Audi is again at work on a fuel cell version of one its cars, in this case, its well-regarded A7 sedan.
In 2009, Audi also tested a fuel cell version of another of its models it called the Q5 HFC which utilized two high-pressure hydrogen cylinders to supply the vehicle’s two electric motors.
As a member of the Volkswagen Group, Audi’s A7 work comes despite Volkswagen AG CEO Martin Winterkorn’s denying viability for fuel cells in March, saying, “I do not currently see a situation where we can offer fuel cell vehicles at a reasonable cost that consumers would also be willing to pay.”
The disclosure of the A7 development work was to UK publication, Autocar by Audi’s technical head, Wolfgang Dürheimer, with scant additional details offered.

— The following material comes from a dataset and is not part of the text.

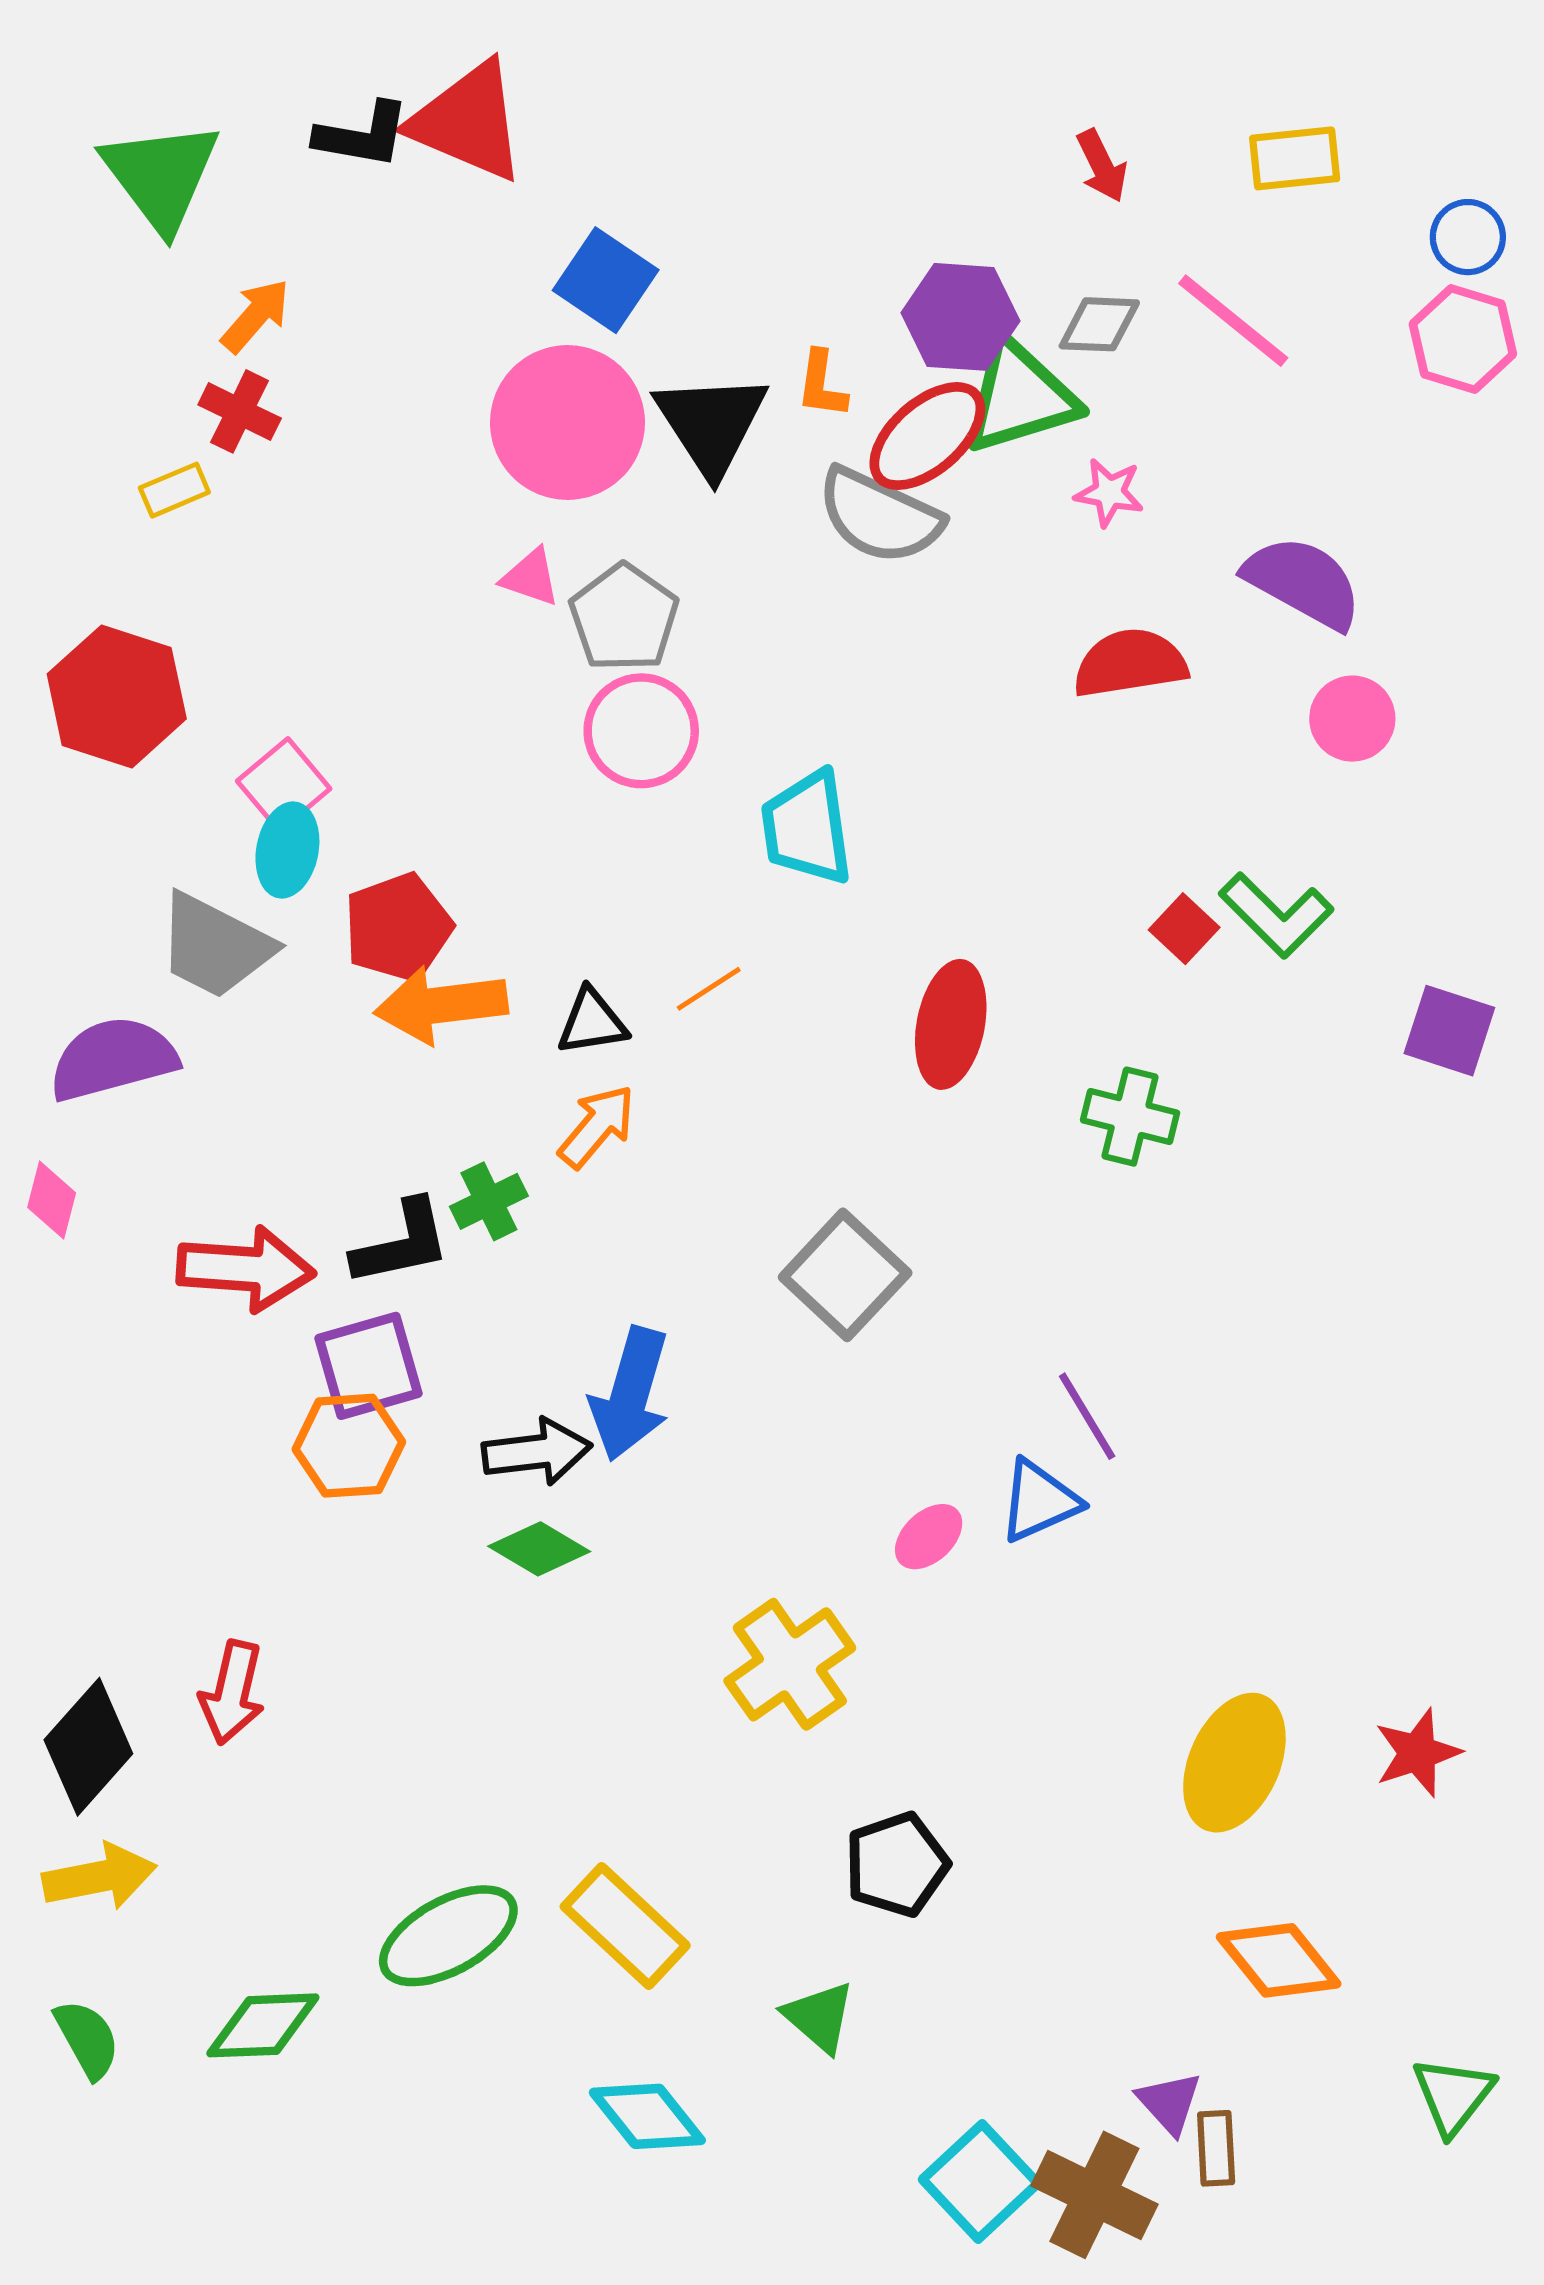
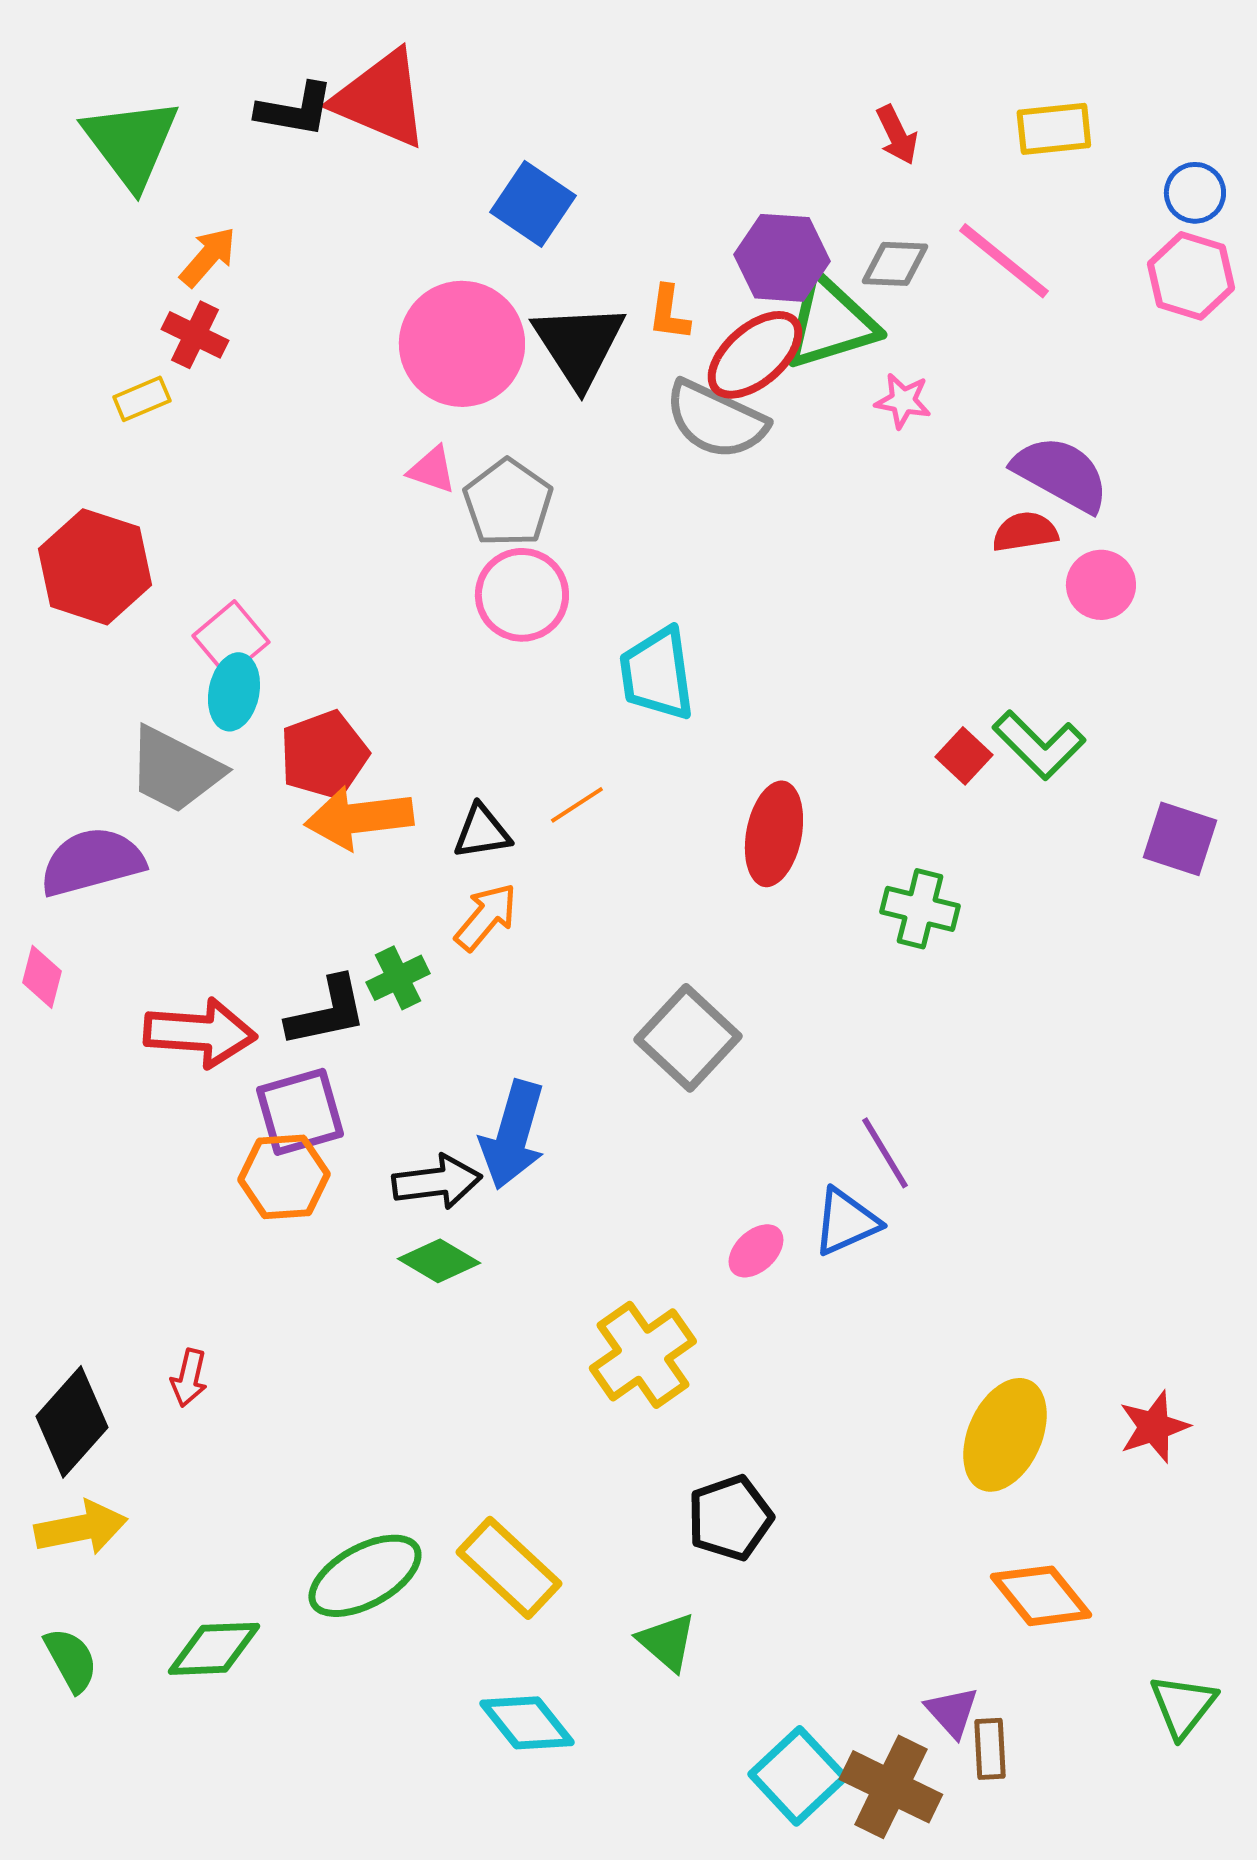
blue square: (606, 280) -> (533, 204), moved
red semicircle: (1130, 663) -> (1025, 532), moved, size x0.7
red arrow: (232, 1693) -> (189, 1378), size x0.7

As many readers here know, fuel cell vehicles are a form of electric car that instead of a battery rely on an electro-chemical reaction between fuel and oxygen which in turn generates electricity and heat.

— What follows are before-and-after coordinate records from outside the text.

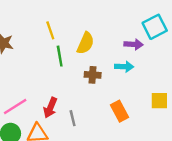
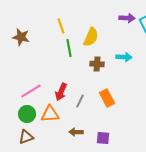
purple arrow: (134, 44) -> (127, 18), moved
orange rectangle: (119, 111) -> (107, 98), moved
gray line: (73, 118) -> (80, 101), turned 40

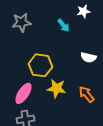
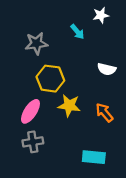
gray star: (21, 22) -> (36, 43), moved

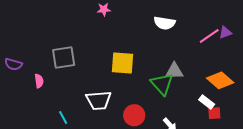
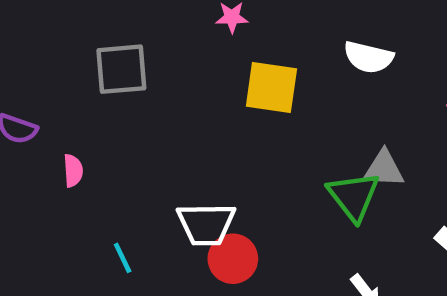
gray square: (64, 58) -> (121, 69), moved
yellow square: (122, 63) -> (271, 87), moved
red circle: (134, 115) -> (233, 259), moved

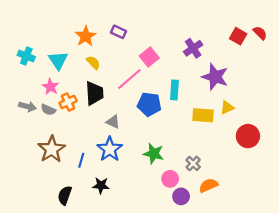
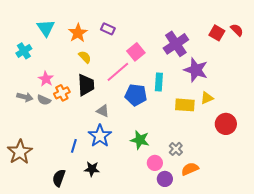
purple cross: (193, 48) -> (176, 44), size x1.4
cyan cross: (26, 56) -> (24, 51), turned 35
cyan triangle: (58, 60) -> (46, 28), moved
brown star: (52, 149) -> (20, 152), moved

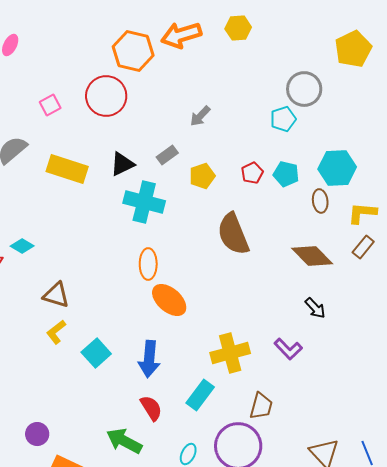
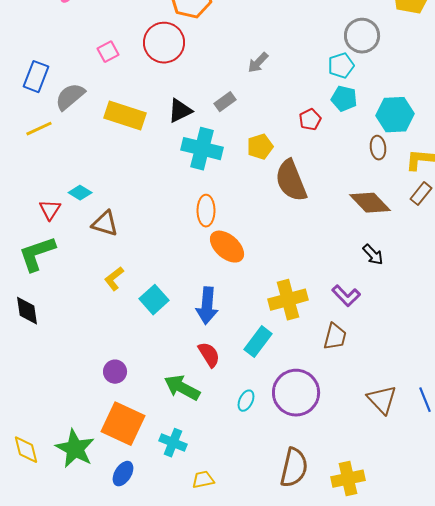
cyan pentagon: (286, 174) -> (344, 99), moved
yellow pentagon: (202, 176) -> (260, 147), moved
brown triangle: (56, 295) -> (105, 224), moved
brown trapezoid: (261, 406) -> (335, 337), moved
purple circle: (37, 434) -> (115, 372), moved

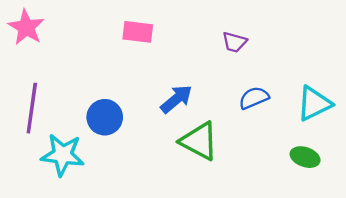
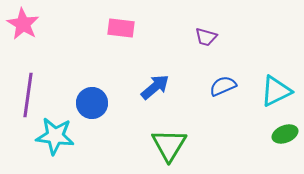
green triangle: (199, 141) -> (169, 145), moved, turned 33
green ellipse: (305, 157) -> (285, 134), moved, turned -40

Byproduct emissions are only water, thus fuel cell vehicles are effectively zero (toxic) emissions vehicles for which legislation around the globe is calling. These types of vehicles are also seen as advantageous give that they can be refueled as quickly as a convention liquid-fuel burning vehicle, but their costs are highly prohibitive, and infrastructure is decidedly lacking.

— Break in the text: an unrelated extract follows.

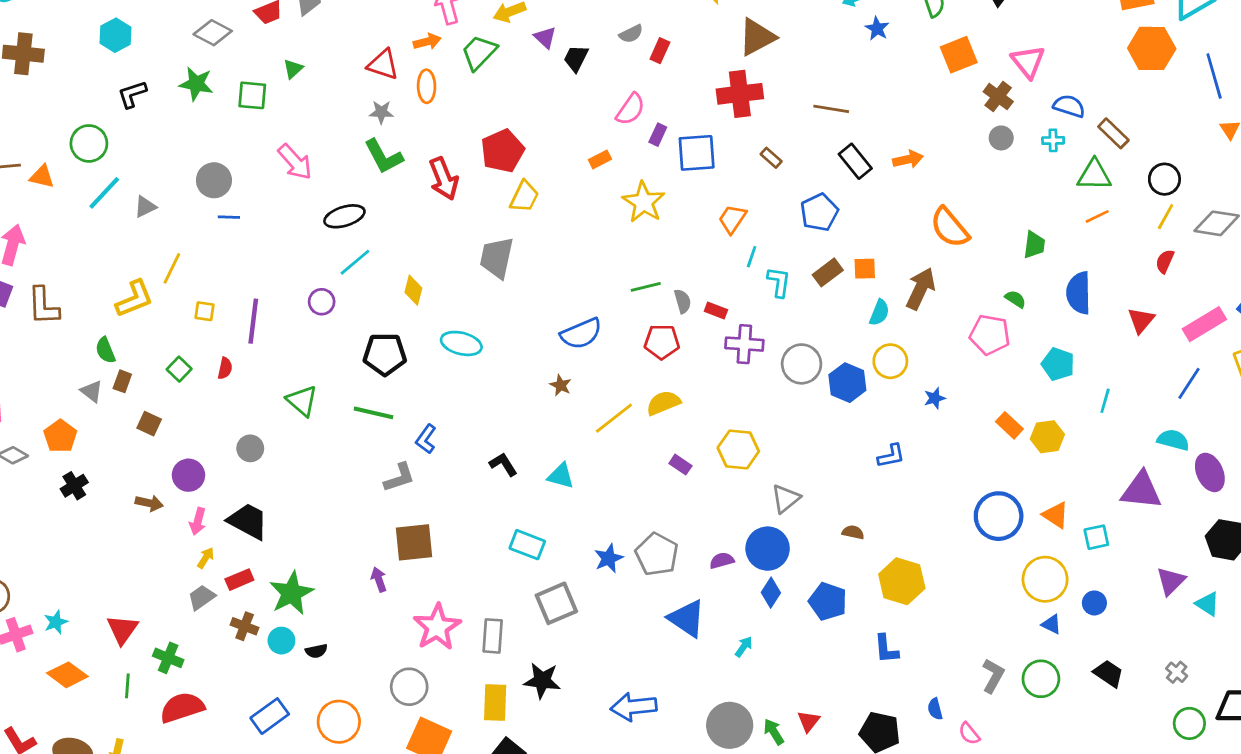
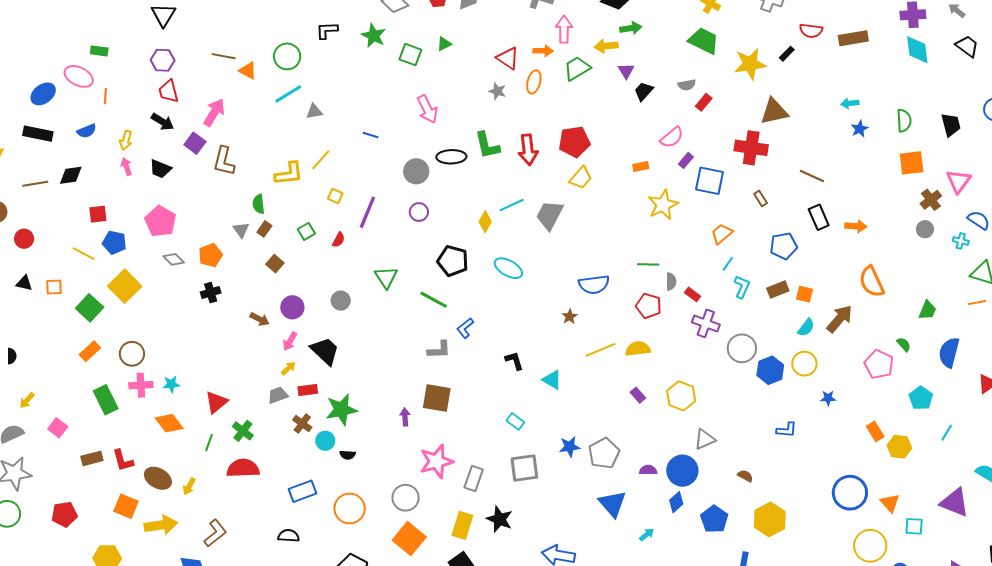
green L-shape: (383, 156) -> (487, 145), moved
gray circle: (214, 180) -> (416, 171), moved
cyan line: (355, 262) -> (512, 205), moved
cyan rectangle: (527, 545) -> (515, 421), size x0.7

A raft of of naysayers pointing to a technical obstacles and a proverbial chicken-and-egg problem notwithstanding, automakers are in process of overcoming said hurdles with some like Hyundai, already producing fuel cell vehicles, and projecting long-term prominence for this technology.
A recent study by Navigant Research titled “Fuel Cell Vehicles” forecasts worldwide sales of FCVs will reach the 1,000 mark in 2015 and then begin a period of strong growth, surpassing 2 million vehicles annually by 2030.
It would Audi too, does not plan to be left behind.